Since last August, America has yet again fallen into another economic slump. It somehow seems all too soon with the 2008 recession still fresh on our minds, but with the ongoing debt issue in Greece and the instability of the European market, it seems rumors about another recession may not be too far from the mark. One consequence of a bad economy is of course, a poor housing market. This results in lowered mortgage rates, making today the perfect opportunity for home buyers and refinancers to take on a new mortgage. And if that isn’t enough, large banks are now slashing fees on closing costs, making the acquisition of a new home more affordable than ever.
Recently, Capital One Bank waived some of their closing fees for refinancers, resulting in a whopping savings of $3,300 on the average. Bank of America and Citibank also placed a discount on their fees by as much as 0.75 percentage points. Mortgage rates are also hitting record lows week after week. Just a few days ago the benchmark 30-year fixed rate mortgage fell to 4.18 percent, this is one of the lowest rates that the nation has ever seen for the past 50 years. However, despite these ridiculously low rates and tempting offers, bankers remain puzzled by the lack of mortgage applications. The question now is, why aren’t mortgage applications coming in by the bulk?

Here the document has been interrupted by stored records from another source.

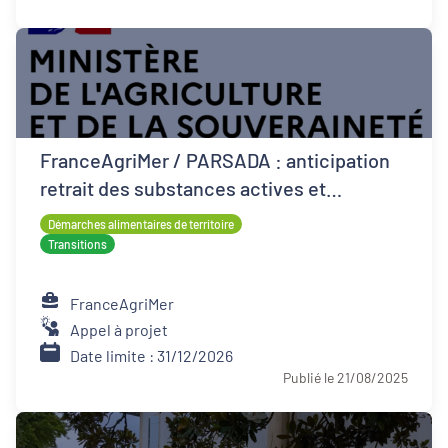
FranceAgriMer / PARSADA : anticipation
retrait des substances actives et
techniques alternatives pour les cultures
Démarches alimentaires de territoire
Transitions
FranceAgriMer
Appel à projet
Date limite : 31/12/2026
Publié le 21/08/2025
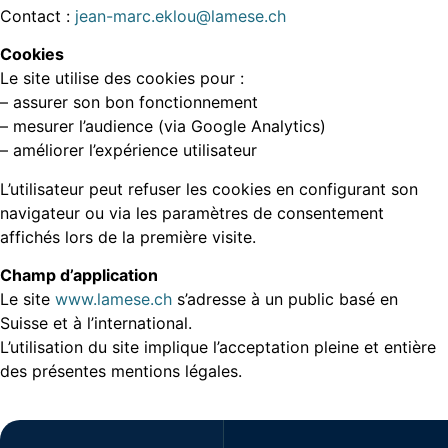
Contact :
jean-marc.eklou@lamese.ch
Cookies
Le site utilise des cookies pour :
– assurer son bon fonctionnement
– mesurer l’audience (via Google Analytics)
– améliorer l’expérience utilisateur
L’utilisateur peut refuser les cookies en configurant son
navigateur ou via les paramètres de consentement
affichés lors de la première visite.
Champ d’application
Le site
www.lamese.ch
s’adresse à un public basé en
Suisse et à l’international.
L’utilisation du site implique l’acceptation pleine et entière
des présentes mentions légales.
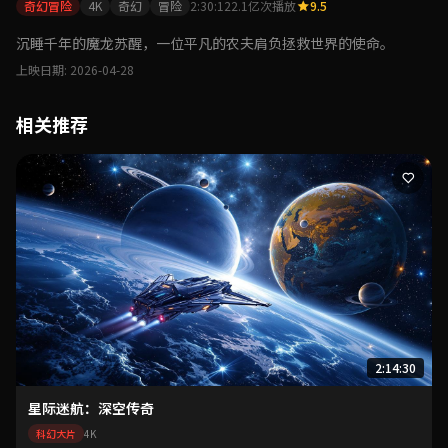
奇幻冒险
4K
奇幻
冒险
2:30:12
2.1亿次播放
9.5
点击播放
沉睡千年的魔龙苏醒，一位平凡的农夫肩负拯救世界的使命。
上映日期: 2026-04-28
相关推荐
2:14:30
星际迷航：深空传奇
科幻大片
4K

Why Mortgage Applications Remain Low
There are several reasons why mortgage applicants are keeping their feet off the water. First of all, potential borrowers are still wary of the economy’s current standing. Although the problem lies mainly in Europe, this still holds a negative impact on the US stock markets. Potential homeowners are also aware of the poor resale values their new homes might have. Since the peak of the housing boom in 2007, homes have lost nearly a third of their value. This instability in housing prices have borrowers wondering if they will be paying too much for their home in the long run.

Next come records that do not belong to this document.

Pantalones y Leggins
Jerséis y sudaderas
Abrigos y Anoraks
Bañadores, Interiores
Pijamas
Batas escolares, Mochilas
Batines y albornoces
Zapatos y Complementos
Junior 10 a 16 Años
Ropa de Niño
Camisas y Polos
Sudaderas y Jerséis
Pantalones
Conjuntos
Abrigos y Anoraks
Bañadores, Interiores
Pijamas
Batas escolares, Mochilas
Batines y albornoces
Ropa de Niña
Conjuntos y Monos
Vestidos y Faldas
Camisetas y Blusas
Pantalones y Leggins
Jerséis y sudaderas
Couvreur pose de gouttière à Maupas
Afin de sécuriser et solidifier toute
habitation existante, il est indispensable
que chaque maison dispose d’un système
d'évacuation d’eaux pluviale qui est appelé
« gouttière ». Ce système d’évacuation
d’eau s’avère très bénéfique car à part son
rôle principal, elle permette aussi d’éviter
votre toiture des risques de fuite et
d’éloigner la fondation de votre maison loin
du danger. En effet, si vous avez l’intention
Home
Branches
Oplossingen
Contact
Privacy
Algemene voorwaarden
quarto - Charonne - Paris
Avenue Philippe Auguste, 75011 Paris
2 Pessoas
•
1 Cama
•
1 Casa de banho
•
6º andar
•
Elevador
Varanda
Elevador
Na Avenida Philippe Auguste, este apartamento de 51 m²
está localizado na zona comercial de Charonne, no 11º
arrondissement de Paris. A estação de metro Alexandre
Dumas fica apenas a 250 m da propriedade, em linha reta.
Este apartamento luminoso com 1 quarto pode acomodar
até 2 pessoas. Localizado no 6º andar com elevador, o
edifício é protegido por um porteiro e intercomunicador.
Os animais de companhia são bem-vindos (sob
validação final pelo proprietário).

The second reason why mortgage applications haven’t risen as expected is clearly because of unemployment status. No matter how low mortgage rates are and how juicy bank promotions will be, the bottom line is that many potential homeowners just can’t afford to get a new mortgage. America’s unemployment rate is currently at 9.1% last September, when supposedly the average since 1948 is only at a low 5.7%. This means roughly 14 million Americans without a job. Aside from that, private payrolls rose to only 100,000 jobs per month which is half of the rate posted earlier this year.
And finally, the irony of it all lies in the qualifications that banks are setting. Apparently the incentives that banks are offering come with a catch. For those who wish to avail of Bank of America’s offer, borrowers must at least have $50,000 in savings. Other banks are also looking to give their low mortgage rates to those who have near perfect credit scores.

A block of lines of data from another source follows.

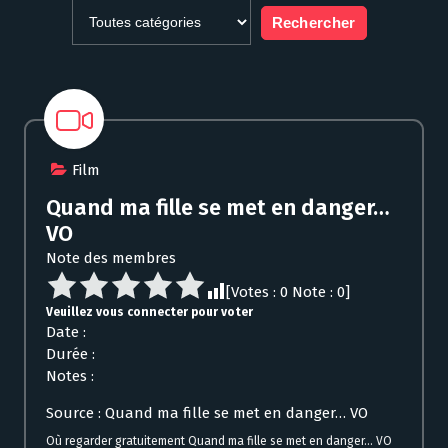
Film
Quand ma fille se met en danger…
VO
Note des membres
[Votes :
0
Note :
0
]
Veuillez vous connecter pour voter
Date :
Durée :
Notes :
Source : Quand ma fille se met en danger… VO
Où regarder gratuitement Quand ma fille se met en danger… VO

With all these setbacks that are causing a halt on mortgage application, it is interesting to note that there are some consumers who are simply waiting out for an even lower rate to come their way. It has also been reported that some banks are not yet releasing the lowest rates they’ve got simply so they wouldn’t be overwhelmed by the number of loan applications.
Apparently there are a number of reasons why loan applications haven’t risen as expected. It now is a question of which among these reasons is the most prevalent. What about you? What’s keeping you from getting that new mortgage?